(Page-level text extractions)
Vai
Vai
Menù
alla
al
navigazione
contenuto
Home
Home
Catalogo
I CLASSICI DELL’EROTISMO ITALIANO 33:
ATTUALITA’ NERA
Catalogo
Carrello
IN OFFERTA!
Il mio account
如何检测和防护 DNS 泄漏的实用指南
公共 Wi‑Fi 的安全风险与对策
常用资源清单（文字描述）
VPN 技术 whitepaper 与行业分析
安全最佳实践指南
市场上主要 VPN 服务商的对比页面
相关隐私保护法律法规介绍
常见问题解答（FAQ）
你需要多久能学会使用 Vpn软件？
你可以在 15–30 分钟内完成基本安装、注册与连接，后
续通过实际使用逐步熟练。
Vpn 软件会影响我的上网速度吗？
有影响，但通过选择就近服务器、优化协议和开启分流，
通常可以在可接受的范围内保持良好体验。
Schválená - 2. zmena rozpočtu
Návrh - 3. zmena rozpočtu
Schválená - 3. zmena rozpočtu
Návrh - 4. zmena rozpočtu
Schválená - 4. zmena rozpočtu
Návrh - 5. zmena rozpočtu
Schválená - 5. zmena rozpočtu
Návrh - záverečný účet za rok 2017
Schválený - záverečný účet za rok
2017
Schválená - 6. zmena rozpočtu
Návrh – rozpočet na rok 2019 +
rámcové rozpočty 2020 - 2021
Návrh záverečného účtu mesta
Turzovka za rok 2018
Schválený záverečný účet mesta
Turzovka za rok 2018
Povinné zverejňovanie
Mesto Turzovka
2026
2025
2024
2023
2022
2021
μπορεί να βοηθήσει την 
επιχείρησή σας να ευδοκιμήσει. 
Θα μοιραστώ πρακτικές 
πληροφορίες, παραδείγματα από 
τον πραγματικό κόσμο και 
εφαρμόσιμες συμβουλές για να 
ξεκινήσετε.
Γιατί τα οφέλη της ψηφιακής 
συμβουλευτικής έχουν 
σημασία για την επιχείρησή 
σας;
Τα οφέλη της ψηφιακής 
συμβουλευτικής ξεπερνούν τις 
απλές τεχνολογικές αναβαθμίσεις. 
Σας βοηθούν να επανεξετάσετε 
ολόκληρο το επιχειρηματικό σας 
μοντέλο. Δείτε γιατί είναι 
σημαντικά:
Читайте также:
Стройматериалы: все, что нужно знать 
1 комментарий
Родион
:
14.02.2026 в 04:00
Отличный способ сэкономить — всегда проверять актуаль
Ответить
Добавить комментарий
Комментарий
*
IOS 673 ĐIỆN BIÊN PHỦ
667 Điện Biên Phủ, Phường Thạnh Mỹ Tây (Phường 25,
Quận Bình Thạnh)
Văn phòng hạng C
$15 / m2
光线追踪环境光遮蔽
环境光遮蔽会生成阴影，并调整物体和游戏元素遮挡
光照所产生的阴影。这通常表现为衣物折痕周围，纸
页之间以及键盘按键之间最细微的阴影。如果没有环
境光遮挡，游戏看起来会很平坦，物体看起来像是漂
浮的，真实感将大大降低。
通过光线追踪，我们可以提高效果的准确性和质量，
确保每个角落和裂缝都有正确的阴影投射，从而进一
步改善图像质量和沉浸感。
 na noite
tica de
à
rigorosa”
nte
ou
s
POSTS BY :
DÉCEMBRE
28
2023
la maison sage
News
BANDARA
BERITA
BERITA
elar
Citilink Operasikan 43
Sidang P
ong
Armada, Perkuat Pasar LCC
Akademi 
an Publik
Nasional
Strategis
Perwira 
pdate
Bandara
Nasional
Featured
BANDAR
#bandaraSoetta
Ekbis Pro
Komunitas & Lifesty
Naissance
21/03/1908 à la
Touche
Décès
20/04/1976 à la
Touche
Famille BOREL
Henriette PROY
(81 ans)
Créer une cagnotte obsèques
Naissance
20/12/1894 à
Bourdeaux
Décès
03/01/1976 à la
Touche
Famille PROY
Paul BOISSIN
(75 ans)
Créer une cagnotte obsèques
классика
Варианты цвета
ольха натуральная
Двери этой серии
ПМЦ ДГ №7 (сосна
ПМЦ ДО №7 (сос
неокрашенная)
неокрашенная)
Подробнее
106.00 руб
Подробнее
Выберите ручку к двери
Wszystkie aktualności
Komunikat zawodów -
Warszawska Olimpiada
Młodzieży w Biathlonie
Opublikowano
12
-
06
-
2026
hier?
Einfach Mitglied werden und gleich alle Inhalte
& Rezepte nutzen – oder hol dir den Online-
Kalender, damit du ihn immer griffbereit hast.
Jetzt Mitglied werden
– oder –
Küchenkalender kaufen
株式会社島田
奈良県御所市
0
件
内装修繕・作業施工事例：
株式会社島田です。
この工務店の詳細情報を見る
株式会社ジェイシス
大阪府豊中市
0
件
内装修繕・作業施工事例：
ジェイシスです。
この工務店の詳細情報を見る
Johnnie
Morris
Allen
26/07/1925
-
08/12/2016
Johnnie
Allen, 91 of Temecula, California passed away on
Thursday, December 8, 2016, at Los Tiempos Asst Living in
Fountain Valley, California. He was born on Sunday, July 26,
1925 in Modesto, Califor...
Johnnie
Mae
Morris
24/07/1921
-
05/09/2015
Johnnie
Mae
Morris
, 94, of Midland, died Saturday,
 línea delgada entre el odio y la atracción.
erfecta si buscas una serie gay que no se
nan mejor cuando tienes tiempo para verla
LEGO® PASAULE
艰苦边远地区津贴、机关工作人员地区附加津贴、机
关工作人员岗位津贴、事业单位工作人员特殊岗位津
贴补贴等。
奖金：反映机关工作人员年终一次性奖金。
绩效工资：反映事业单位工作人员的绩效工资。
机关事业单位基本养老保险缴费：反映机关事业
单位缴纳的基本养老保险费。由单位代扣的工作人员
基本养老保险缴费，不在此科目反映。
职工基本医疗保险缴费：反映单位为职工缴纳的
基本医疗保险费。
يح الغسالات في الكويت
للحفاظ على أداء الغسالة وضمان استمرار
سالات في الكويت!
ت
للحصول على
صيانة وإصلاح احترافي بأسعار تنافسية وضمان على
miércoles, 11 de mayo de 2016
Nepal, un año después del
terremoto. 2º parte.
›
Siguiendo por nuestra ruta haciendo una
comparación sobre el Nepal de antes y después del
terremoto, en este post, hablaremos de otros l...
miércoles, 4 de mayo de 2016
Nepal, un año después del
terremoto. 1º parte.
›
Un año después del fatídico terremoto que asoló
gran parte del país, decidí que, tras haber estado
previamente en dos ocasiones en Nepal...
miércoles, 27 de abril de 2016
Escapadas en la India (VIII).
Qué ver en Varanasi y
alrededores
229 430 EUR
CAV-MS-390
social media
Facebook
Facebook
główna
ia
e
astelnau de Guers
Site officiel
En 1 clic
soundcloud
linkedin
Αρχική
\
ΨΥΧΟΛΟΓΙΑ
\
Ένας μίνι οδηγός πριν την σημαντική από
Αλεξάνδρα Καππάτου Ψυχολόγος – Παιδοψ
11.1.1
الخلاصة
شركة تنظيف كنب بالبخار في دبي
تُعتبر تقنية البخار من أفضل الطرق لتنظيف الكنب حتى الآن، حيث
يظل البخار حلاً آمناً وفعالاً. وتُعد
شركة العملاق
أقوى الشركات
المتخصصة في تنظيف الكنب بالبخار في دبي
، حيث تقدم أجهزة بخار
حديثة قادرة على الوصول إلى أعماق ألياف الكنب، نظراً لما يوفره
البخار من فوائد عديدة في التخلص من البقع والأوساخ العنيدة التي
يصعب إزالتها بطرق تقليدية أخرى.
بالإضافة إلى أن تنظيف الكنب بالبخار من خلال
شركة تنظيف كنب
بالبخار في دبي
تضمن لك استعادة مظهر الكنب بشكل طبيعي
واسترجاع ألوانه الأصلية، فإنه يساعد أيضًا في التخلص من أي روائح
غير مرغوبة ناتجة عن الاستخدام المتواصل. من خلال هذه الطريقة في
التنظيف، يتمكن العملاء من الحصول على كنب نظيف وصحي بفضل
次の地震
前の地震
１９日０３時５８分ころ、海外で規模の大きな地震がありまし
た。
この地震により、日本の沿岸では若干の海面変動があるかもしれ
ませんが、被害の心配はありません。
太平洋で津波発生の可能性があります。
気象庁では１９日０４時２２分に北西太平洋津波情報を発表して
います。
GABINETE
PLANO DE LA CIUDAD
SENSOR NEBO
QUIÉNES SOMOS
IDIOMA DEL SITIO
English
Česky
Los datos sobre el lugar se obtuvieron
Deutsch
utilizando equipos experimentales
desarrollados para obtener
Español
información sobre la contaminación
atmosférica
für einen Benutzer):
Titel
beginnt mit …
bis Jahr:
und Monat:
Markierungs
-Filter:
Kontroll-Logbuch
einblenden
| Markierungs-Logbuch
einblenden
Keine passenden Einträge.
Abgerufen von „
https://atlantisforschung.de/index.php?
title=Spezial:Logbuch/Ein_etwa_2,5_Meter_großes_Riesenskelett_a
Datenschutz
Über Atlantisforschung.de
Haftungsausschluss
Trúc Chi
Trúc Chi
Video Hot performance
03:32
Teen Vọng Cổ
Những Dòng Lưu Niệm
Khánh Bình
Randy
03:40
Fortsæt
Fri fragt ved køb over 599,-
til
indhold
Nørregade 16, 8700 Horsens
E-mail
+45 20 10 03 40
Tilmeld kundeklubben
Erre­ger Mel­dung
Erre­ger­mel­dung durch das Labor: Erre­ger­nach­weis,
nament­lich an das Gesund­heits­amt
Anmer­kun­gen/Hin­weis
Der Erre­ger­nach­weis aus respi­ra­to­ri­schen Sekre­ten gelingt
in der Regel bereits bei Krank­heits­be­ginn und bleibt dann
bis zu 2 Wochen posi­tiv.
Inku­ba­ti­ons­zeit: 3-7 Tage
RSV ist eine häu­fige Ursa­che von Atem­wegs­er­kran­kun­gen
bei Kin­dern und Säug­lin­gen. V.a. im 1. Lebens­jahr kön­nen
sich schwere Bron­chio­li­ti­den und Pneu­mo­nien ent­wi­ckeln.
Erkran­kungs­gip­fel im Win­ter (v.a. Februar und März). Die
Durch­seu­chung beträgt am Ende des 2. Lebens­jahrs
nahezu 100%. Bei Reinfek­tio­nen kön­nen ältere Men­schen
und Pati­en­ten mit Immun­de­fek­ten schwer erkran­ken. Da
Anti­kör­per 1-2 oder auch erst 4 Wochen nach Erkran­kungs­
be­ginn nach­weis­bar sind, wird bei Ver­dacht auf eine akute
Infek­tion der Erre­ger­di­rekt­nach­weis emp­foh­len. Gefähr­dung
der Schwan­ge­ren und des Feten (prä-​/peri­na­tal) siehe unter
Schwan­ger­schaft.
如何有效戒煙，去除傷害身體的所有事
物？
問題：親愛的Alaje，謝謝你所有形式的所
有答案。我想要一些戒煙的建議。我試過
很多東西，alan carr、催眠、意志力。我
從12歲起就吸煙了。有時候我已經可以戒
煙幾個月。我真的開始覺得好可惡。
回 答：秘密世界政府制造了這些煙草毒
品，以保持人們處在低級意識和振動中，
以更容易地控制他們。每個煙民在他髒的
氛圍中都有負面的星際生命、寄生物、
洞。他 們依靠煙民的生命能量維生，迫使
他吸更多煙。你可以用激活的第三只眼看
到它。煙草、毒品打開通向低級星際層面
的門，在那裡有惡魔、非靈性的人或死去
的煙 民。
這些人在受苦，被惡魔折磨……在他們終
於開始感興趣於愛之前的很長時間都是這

What is needed. From the data above, output exactly the lines between the one containing "حديثة قادرة على" and the one containing "RSV ist eine", counting both of them.

Result for this task.
حديثة قادرة على الوصول إلى أعماق ألياف الكنب، نظراً لما يوفره
البخار من فوائد عديدة في التخلص من البقع والأوساخ العنيدة التي
يصعب إزالتها بطرق تقليدية أخرى.
بالإضافة إلى أن تنظيف الكنب بالبخار من خلال
شركة تنظيف كنب
بالبخار في دبي
تضمن لك استعادة مظهر الكنب بشكل طبيعي
واسترجاع ألوانه الأصلية، فإنه يساعد أيضًا في التخلص من أي روائح
غير مرغوبة ناتجة عن الاستخدام المتواصل. من خلال هذه الطريقة في
التنظيف، يتمكن العملاء من الحصول على كنب نظيف وصحي بفضل
次の地震
前の地震
１９日０３時５８分ころ、海外で規模の大きな地震がありまし
た。
この地震により、日本の沿岸では若干の海面変動があるかもしれ
ませんが、被害の心配はありません。
太平洋で津波発生の可能性があります。
気象庁では１９日０４時２２分に北西太平洋津波情報を発表して
います。
GABINETE
PLANO DE LA CIUDAD
SENSOR NEBO
QUIÉNES SOMOS
IDIOMA DEL SITIO
English
Česky
Los datos sobre el lugar se obtuvieron
Deutsch
utilizando equipos experimentales
desarrollados para obtener
Español
información sobre la contaminación
atmosférica
für einen Benutzer):
Titel
beginnt mit …
bis Jahr:
und Monat:
Markierungs
-Filter:
Kontroll-Logbuch
einblenden
| Markierungs-Logbuch
einblenden
Keine passenden Einträge.
Abgerufen von „
https://atlantisforschung.de/index.php?
title=Spezial:Logbuch/Ein_etwa_2,5_Meter_großes_Riesenskelett_a
Datenschutz
Über Atlantisforschung.de
Haftungsausschluss
Trúc Chi
Trúc Chi
Video Hot performance
03:32
Teen Vọng Cổ
Những Dòng Lưu Niệm
Khánh Bình
Randy
03:40
Fortsæt
Fri fragt ved køb over 599,-
til
indhold
Nørregade 16, 8700 Horsens
E-mail
+45 20 10 03 40
Tilmeld kundeklubben
Erre­ger Mel­dung
Erre­ger­mel­dung durch das Labor: Erre­ger­nach­weis,
nament­lich an das Gesund­heits­amt
Anmer­kun­gen/Hin­weis
Der Erre­ger­nach­weis aus respi­ra­to­ri­schen Sekre­ten gelingt
in der Regel bereits bei Krank­heits­be­ginn und bleibt dann
bis zu 2 Wochen posi­tiv.
Inku­ba­ti­ons­zeit: 3-7 Tage
RSV ist eine häu­fige Ursa­che von Atem­wegs­er­kran­kun­gen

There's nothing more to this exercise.